Recebeu o apelido de Martha Rocha, miss Brasil da época devido ao estilo técnico, além de trajar-se bem fora de campo. Foi contratado para fins de propaganda pela Ducal.
Mauro iniciou sua vitoriosa carreira no futebol em sua cidade natal, jogando em equipes amadoras como o Cascudinho, Caxias, RAF e a AA Caldense. No ano de 1947, também jogou no Vargem Grande do Sul e na equipe da Sanjoanense de São João da Boa Vista.

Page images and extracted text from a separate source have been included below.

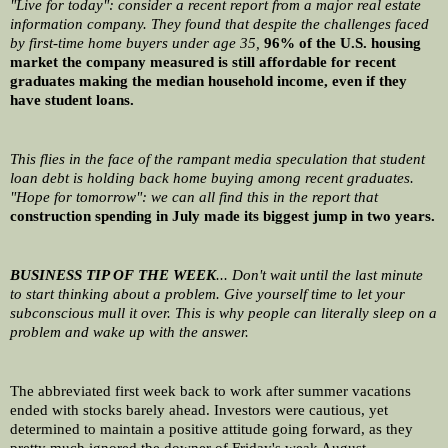
"Live for today": consider a recent report from a major real estate 
information company. They found that despite the challenges faced 
by first-time home buyers under age 35, 
96% of the U.S. housing 
market the company measured is still affordable for recent 
graduates making the median household income, even if they 
have student loans.
This flies in the face of the rampant media speculation that student 
loan debt is holding back home buying among recent graduates. 
"Hope for tomorrow": we can all find this in the report that 
construction spending in July made its biggest jump in two years.
BUSINESS TIP OF THE WEEK
... Don't wait until the last minute 
to start thinking about a problem. Give yourself time to let your 
subconscious mull it over. This is why people can literally sleep on a 
problem and wake up with the answer.
The abbreviated first week back to work after summer vacations 
ended with stocks barely ahead. Investors were cautious, yet 
determined to maintain a positive attitude going forward, as they 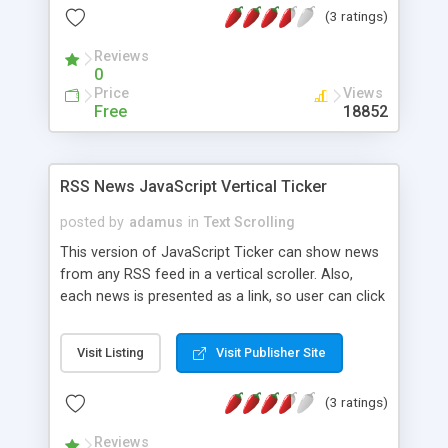
(3 ratings)
script twice on same page by employing inline
frames.
Reviews
0
Price
Views
Free
18852
RSS News JavaScript Vertical Ticker
posted by
adamus
in
Text Scrolling
This version of JavaScript Ticker can show news
from any RSS feed in a vertical scroller. Also,
each news is presented as a link, so user can click
to the source of the news. In this version you can
customize: - RSS feed where the news are read -
Visit Listing
Visit Publisher Site
background color and image - rotation speed -
font and colors for link The scroller is built using
(3 ratings)
JavaScript, PHP and CSS. It is using JavaScript for
text rotation, CSS for customization (fonts,
Reviews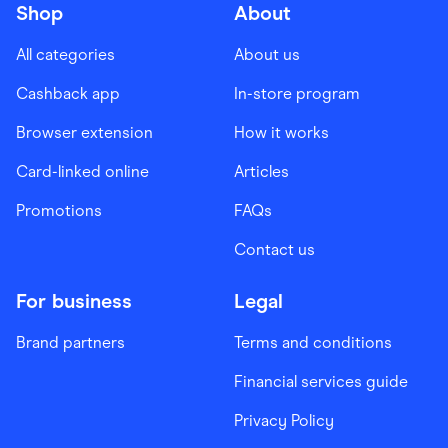
Shop
About
All categories
About us
Cashback app
In-store program
Browser extension
How it works
Card-linked online
Articles
Promotions
FAQs
Contact us
For business
Legal
Brand partners
Terms and conditions
Financial services guide
Privacy Policy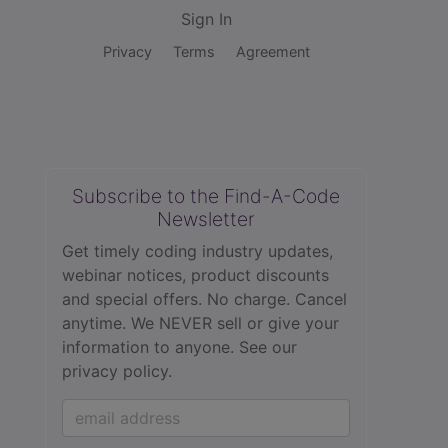
Sign In
Privacy
Terms
Agreement
Subscribe to the Find-A-Code
Newsletter
Get timely coding industry updates,
webinar notices, product discounts
and special offers. No charge. Cancel
anytime. We NEVER sell or give your
information to anyone.
See our
privacy policy.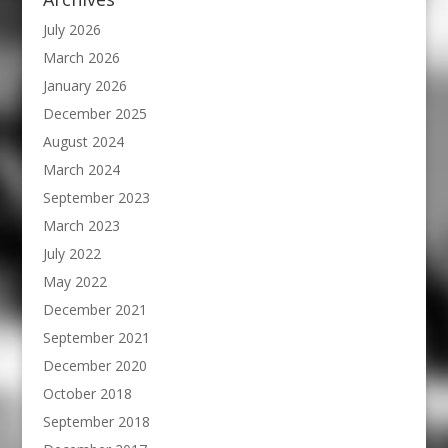
July 2026
March 2026
January 2026
December 2025
August 2024
March 2024
September 2023
March 2023
July 2022
May 2022
December 2021
September 2021
December 2020
October 2018
September 2018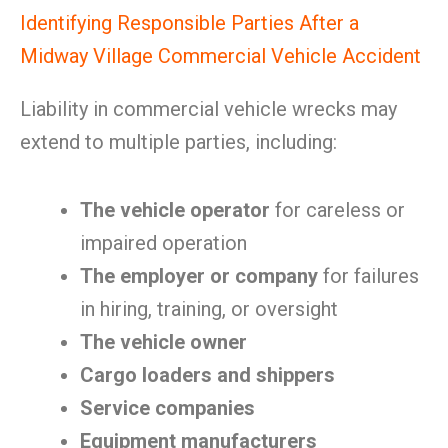
Identifying Responsible Parties After a
Midway Village Commercial Vehicle Accident
Liability in commercial vehicle wrecks may
extend to multiple parties, including:
The vehicle operator
for careless or
impaired operation
The employer or company
for failures
in hiring, training, or oversight
The vehicle owner
Cargo loaders and shippers
Service companies
Equipment manufacturers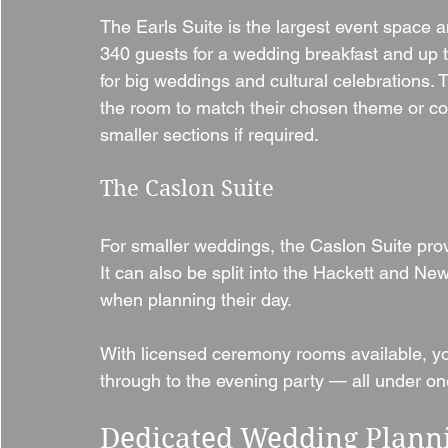
The Earls Suite is the largest event space an
340 guests for a wedding breakfast and up to
for big weddings and cultural celebrations. 
the room to match their chosen theme or co
smaller sections if required.
The Caslon Suite
For smaller weddings, the Caslon Suite provi
It can also be split into the Hackett and New
when planning their day.
With licensed ceremony rooms available, yo
through to the evening party — all under on
Dedicated Wedding Plann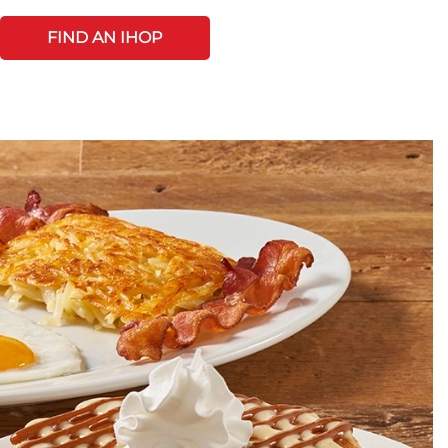
FIND AN IHOP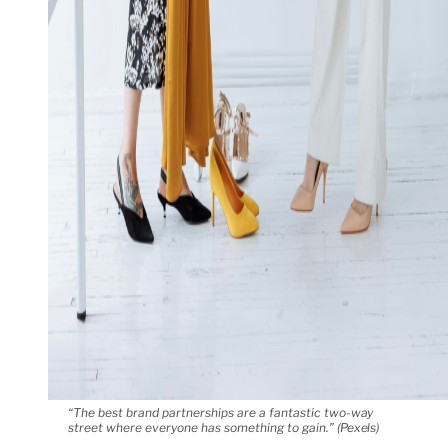
“The best brand partnerships are a fantastic two-way
street where everyone has something to gain.” (Pexels)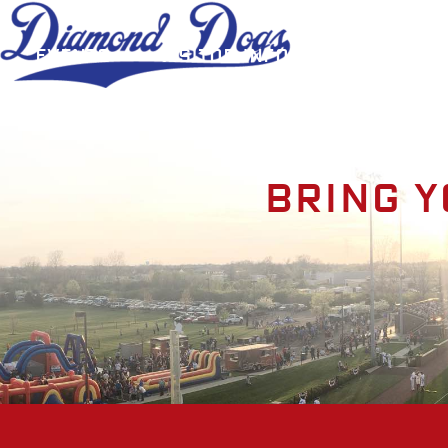
Events
Visitor Information
A
Bring y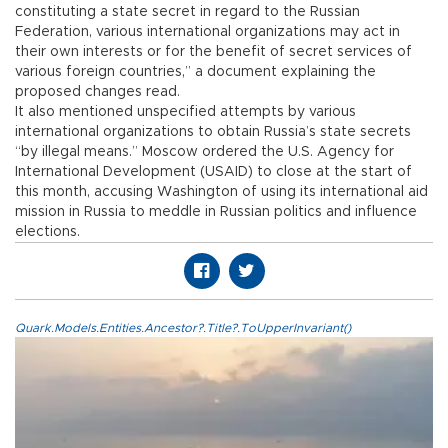
constituting a state secret in regard to the Russian
Federation, various international organizations may act in
their own interests or for the benefit of secret services of
various foreign countries,” a document explaining the
proposed changes read.
It also mentioned unspecified attempts by various
international organizations to obtain Russia’s state secrets
“by illegal means.” Moscow ordered the U.S. Agency for
International Development (USAID) to close at the start of
this month, accusing Washington of using its international aid
mission in Russia to meddle in Russian politics and influence
elections.
Quark.Models.Entities.Ancestor?.Title?.ToUpperInvariant()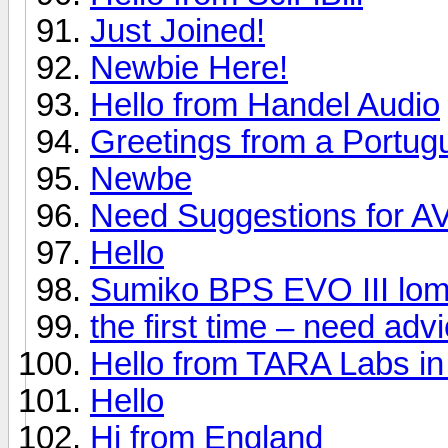
Just Joined!
Newbie Here!
Hello from Handel Audio
Greetings from a Portug
Newbe
Need Suggestions for A
Hello
Sumiko BPS EVO III lom
the first time – need ad
Hello from TARA Labs in
Hello
Hi from England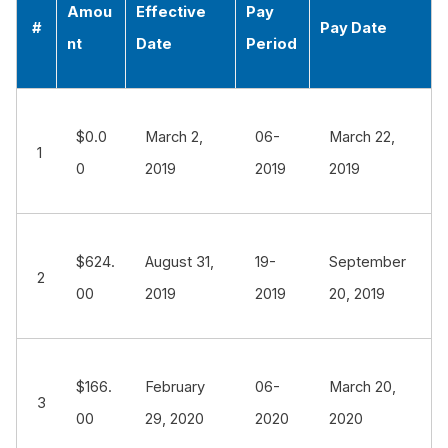
Amou
Effective
Pay
#
Pay Date
nt
Date
Period
$0.0
March 2,
06-
March 22,
1
0
2019
2019
2019
$624.
August 31,
19-
September
2
00
2019
2019
20, 2019
$166.
February
06-
March 20,
3
00
29, 2020
2020
2020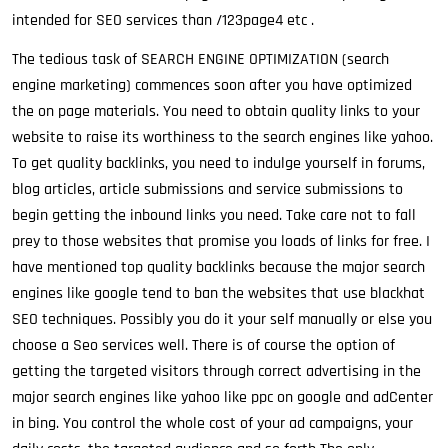
intended for SEO services than /123page4 etc .
The tedious task of SEARCH ENGINE OPTIMIZATION (search
engine marketing) commences soon after you have optimized
the on page materials. You need to obtain quality links to your
website to raise its worthiness to the search engines like yahoo.
To get quality backlinks, you need to indulge yourself in forums,
blog articles, article submissions and service submissions to
begin getting the inbound links you need. Take care not to fall
prey to those websites that promise you loads of links for free. I
have mentioned top quality backlinks because the major search
engines like google tend to ban the websites that use blackhat
SEO techniques. Possibly you do it your self manually or else you
choose a Seo services well. There is of course the option of
getting the targeted visitors through correct advertising in the
major search engines like yahoo like ppc on google and adCenter
in bing. You control the whole cost of your ad campaigns, your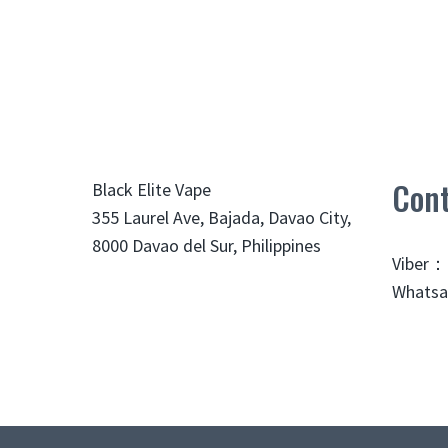
Cont
Black Elite Vape
355 Laurel Ave, Bajada, Davao City,
8000 Davao del Sur, Philippines
Viber：
Whatsa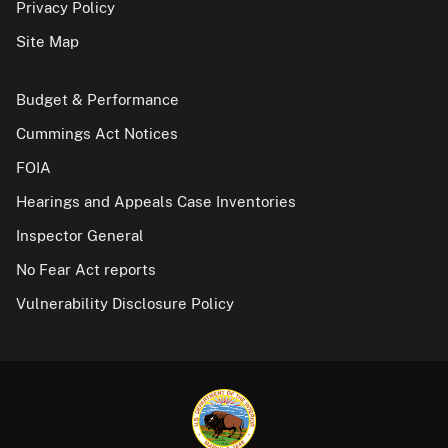
Privacy Policy
Site Map
Budget & Performance
Cummings Act Notices
FOIA
Hearings and Appeals Case Inventories
Inspector General
No Fear Act reports
Vulnerability Disclosure Policy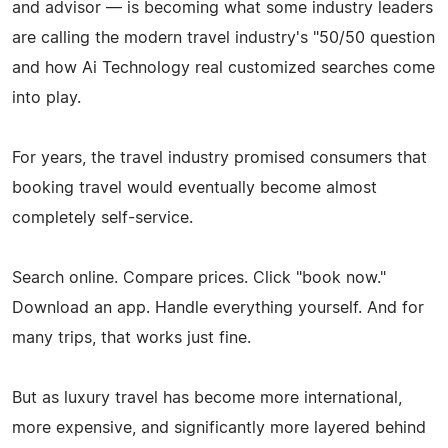
and advisor — is becoming what some industry leaders
are calling the modern travel industry's "50/50 question
and how Ai Technology real customized searches come
into play.
For years, the travel industry promised consumers that
booking travel would eventually become almost
completely self-service.
Search online. Compare prices. Click "book now."
Download an app. Handle everything yourself. And for
many trips, that works just fine.
But as luxury travel has become more international,
more expensive, and significantly more layered behind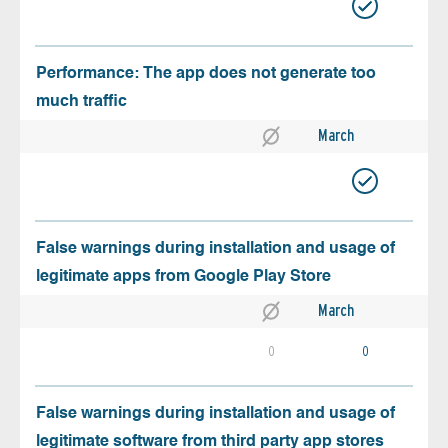
Performance: The app does not generate too
much traffic
March
False warnings during installation and usage of
legitimate apps from Google Play Store
March
0
0
False warnings during installation and usage of
legitimate software from third party app stores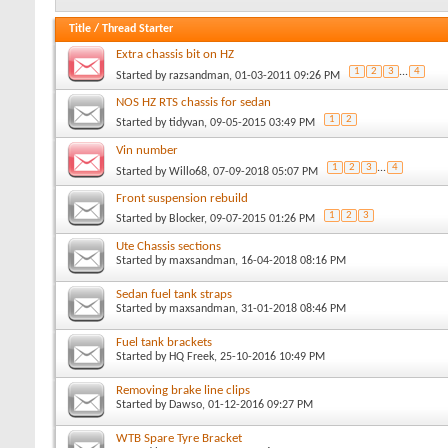
Title
/
Thread Starter
Extra chassis bit on HZ
1
2
3
...
4
Started by
razsandman
, 01-03-2011 09:26 PM
NOS HZ RTS chassis for sedan
1
2
Started by
tidyvan
, 09-05-2015 03:49 PM
Vin number
1
2
3
...
4
Started by
Willo68
, 07-09-2018 05:07 PM
Front suspension rebuild
1
2
3
Started by
Blocker
, 09-07-2015 01:26 PM
Ute Chassis sections
Started by
maxsandman
, 16-04-2018 08:16 PM
Sedan fuel tank straps
Started by
maxsandman
, 31-01-2018 08:46 PM
Fuel tank brackets
Started by
HQ Freek
, 25-10-2016 10:49 PM
Removing brake line clips
Started by
Dawso
, 01-12-2016 09:27 PM
WTB Spare Tyre Bracket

Em 1948, foi contratado pelo São Paulo Futebol Clube. Se destacou desde o inicio e fez parte do time bicampeão paulista em 1948 e 1949, seus primeiros títulos como profissional. Viraria em pouco tempo capitão da equipe e foi um pilar na conquista do título do Paulistão de 1953 e a liderança do time no título de 1957.
Em 1960, após operar os meniscos, sentiu que o técnico Vicente Feola não confiava mais no seu futebol e aceitou a transferência para o Santos. É o 9º jogador que mais atuou pelo Tricolor, com 498 jogos e dois gols.
Em 1960, foi adquirido pelo Santos Futebol Clube pelo valor de cinco milhões de cruzeiros, valor considerado muito alto na época. Sua primeira partida no dia 27 de março de 1960 foi no empate sem gols diante do Palmeiras, no Pacaembu, pelo Torneio Rio-São Paulo.
Em 1962, Mauro foi campeão mundial duas vezes, uma pela Seleção Brasileira, outra pelo Santos, ao vencer o Mundial Interclubes diante do Benfica, em Portugal.
Com a camisa santista Mauro disputou entre os anos de 1960 a 1967, 352 partidas e não marcou nenhum gol.
Encerrou a carreira no México jogando pelo Toluca.
Pela Seleção Brasileira, foi campeão sul-americano em 1949 e convocado para a Copa do Mundo de 1954, não jogou. Na Copa do Mundo de 1958, foi campeão, mas não chegou a atuar. Depois de peitar a comissão técnica e ameaçar abandonar a concentração no Chile se não fosse o titular, Mauro ganhou não só a vaga, como também a braçadeira de capitão para a Copa do Mundo de 1962. O zagueiro atuou os seis jogos do Mundial ao lado de Zózimo. Ergueu a taça com as duas mãos, da mesma forma que Bellini fizera em 1958.
Ao todo, atuou em 30 jogos pela Seleção Brasileira.
No México, treinou o Club Deportivo Oro antes de retornar ao Brasil em novembro de 1969.
Após uma passagem pelo Coritiba, em 1971, foi treinador do Santos, substituindo a Antoninho Fernandes, permanecendo até abril de 1972. Dirigiu o time em 78 partidas, com 39 vitórias, 24 empates e 15 derrotas.
Deixou o futebol após treinar o Club Jalisco de fevereiro de 1973 a março de 1974.
Morreu em 18 de setembro de 2002 vítima de câncer no estômago.